# EXERCISE INSTRUCTIONS:
Everything below from the line with "PROTECCIÓN SOLAR Y UNA RUTINA" to the last line, both included, is to be written out exactly, with nothing added.

# DATA BLOCK:
————
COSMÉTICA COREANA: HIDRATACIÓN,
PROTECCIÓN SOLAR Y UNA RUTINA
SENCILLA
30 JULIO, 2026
————
# YOUR SOLUTION:
PROTECCIÓN SOLAR Y UNA RUTINA
SENCILLA
30 JULIO, 2026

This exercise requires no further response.